To avoid a mismatch between the practice’s expectations and your own, Dr. Goldman suggests preparing a list of concerns, prioritized by what’s most pressing, that you want your doctor to address. Ideally, you would share that information in advance with the scheduler or in a secure message via the online portal, if you have access to one. That helps ensure that you get the attention you need and deserve, Dr. Goldman says, by making the encounter as efficient as possible.
Even if you’re not able to share your list of concerns with the practice staff in advance, make sure you know how long your visit is supposed to be. “It’s helpful for the patient to ask, how long is this visit?” Mathew Devine, D.O., associate medicine professor at the University of Rochester Medical Center in Rochester, New York, and medical director of Highland Family Medicine, tells SELF. “They know they’re supposed to arrive at 11:45, but does that mean the visit is 15 minutes or 20 or 45 minutes? Patients should be aware of that.”
3. If possible, be extremely detailed when you brief the practice staff.
At a typical doctor’s office, the front-desk staff, nurses, and medical assistants are all key players in queueing up your visit. So let the staff help you by providing them as much detail as possible.
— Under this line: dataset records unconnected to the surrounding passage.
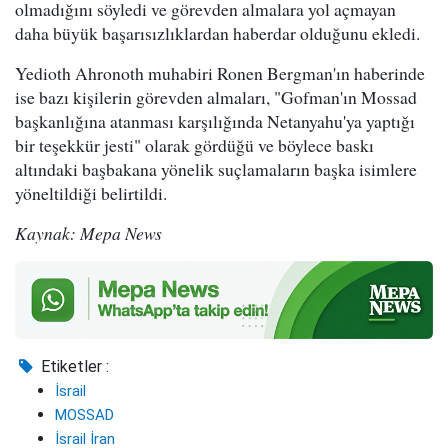
olmadığını söyledi ve görevden almalara yol açmayan
daha büyük başarısızlıklardan haberdar olduğunu ekledi.
Yedioth Ahronoth muhabiri Ronen Bergman'ın haberinde
ise bazı kişilerin görevden almaları, "Gofman'ın Mossad
başkanlığına atanması karşılığında Netanyahu'ya yaptığı
bir teşekkür jesti" olarak gördüğü ve böylece baskı
altındaki başbakana yönelik suçlamaların başka isimlere
yöneltildiği belirtildi.
Kaynak: Mepa News
Etiketler :
İsrail
MOSSAD
İsrail İran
“By letting the schedulers, medical assistant, and nurses know what’s going on ahead of the visit, the physician has time to review the chart and focus on potential causes—medications or previous medical history, for example—that might be contributing to the patient’s concerns,” Dr. Goldman tells SELF. “I suggest that patients dedicate time to writing out their concerns and then, if possible, elaborate on each concern. Create a timeline or big picture of when the issue started and the treatments you’ve tried.”
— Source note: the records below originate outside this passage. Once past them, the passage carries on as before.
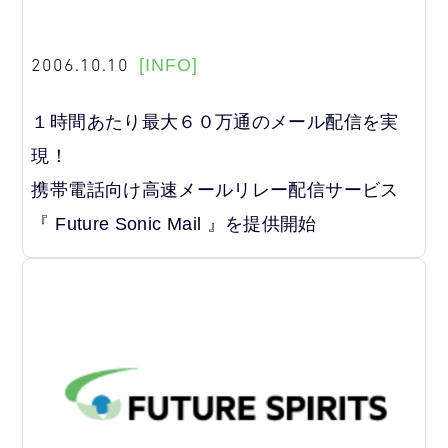
2006.10.10
[INFO]
１時間あたり最大６０万通のメール配信を実
現！
携帯電話向け高速メールリレー配信サービス
『 Future Sonic Mail 』を提供開始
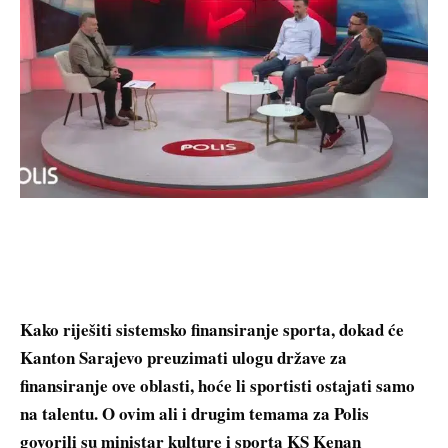
Kako riješiti sistemsko finansiranje sporta, dokad će
Kanton Sarajevo preuzimati ulogu države za
finansiranje ove oblasti, hoće li sportisti ostajati samo
na talentu. O ovim ali i drugim temama za Polis
govorili su ministar kulture i sporta KS Kenan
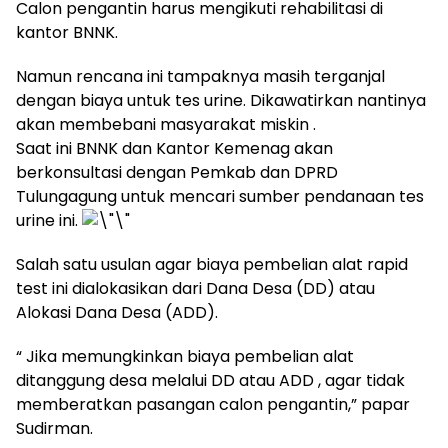
Calon pengantin harus mengikuti rehabilitasi di
kantor BNNK.
Namun rencana ini tampaknya masih terganjal
dengan biaya untuk tes urine. Dikawatirkan nantinya
akan membebani masyarakat miskin .
Saat ini BNNK dan Kantor Kemenag akan
berkonsultasi dengan Pemkab dan DPRD
Tulungagung untuk mencari sumber pendanaan tes
urine ini.
Salah satu usulan agar biaya pembelian alat rapid
test ini dialokasikan dari Dana Desa (DD) atau
Alokasi Dana Desa (ADD).
“ Jika memungkinkan biaya pembelian alat
ditanggung desa melalui DD atau ADD , agar tidak
memberatkan pasangan calon pengantin,” papar
Sudirman.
The better informed the doctor is, the better the visit may go. Dr. Devine describes an “A+” experience involving a patient who’d been in an accident. The patient was managing several different health care providers and services, and the day before her visit, she sent, through the portal, an update on how she was doing and what she wanted to talk about in the visit. “I have the update and the agenda, so once we get in the room, I’m cooking,” Dr. Devine says. “It’s amazing when patients are prepared like that.” But it’s also unusual; in his experience, only 10% of patients prepare and bring a list to the visit. There are many valid reasons why it might not be possible for you to provide that kind of detailed update beforehand, such as a lack of time. But if you’re able to do this, it can be really helpful.
If the visit will be virtual, preparation is especially crucial. Try to make sure you have all pertinent information on hand and available to the doctor in advance. This includes not only your medications and a timeline of your concerns but also images of the area you’re having an issue with—if that’s applicable and doable. Ideally, it helps if you also access the virtual platform before the scheduled visit start time to make sure it’s working smoothly, Dr. Goldman tells SELF. “Technical glitches can be a challenge, so ensuring a working connection, camera, and access to the application before the visit starts can help prevent issues when it is time for the visit,” he says.
4. Understand that your visit agenda and the doctor’s might differ.
If you show up with an eight-item list, the doctor might not be able to address all your concerns in one visit. Also, keep in mind that the doctor will want to focus on any potentially serious issue first. “Sometimes, my patient’s number one problem they want to talk about is different than mine,” Dr. Devine says. The patient might be worried about a spot on her skin that he can tell isn’t cancerous, he explains, but he wants to start with the unintended weight loss that the patient mentioned in the portal before the visit. “I want to make sure the patient gets to talk about their agenda items, but there are some things where we have to meet in the middle,” he says.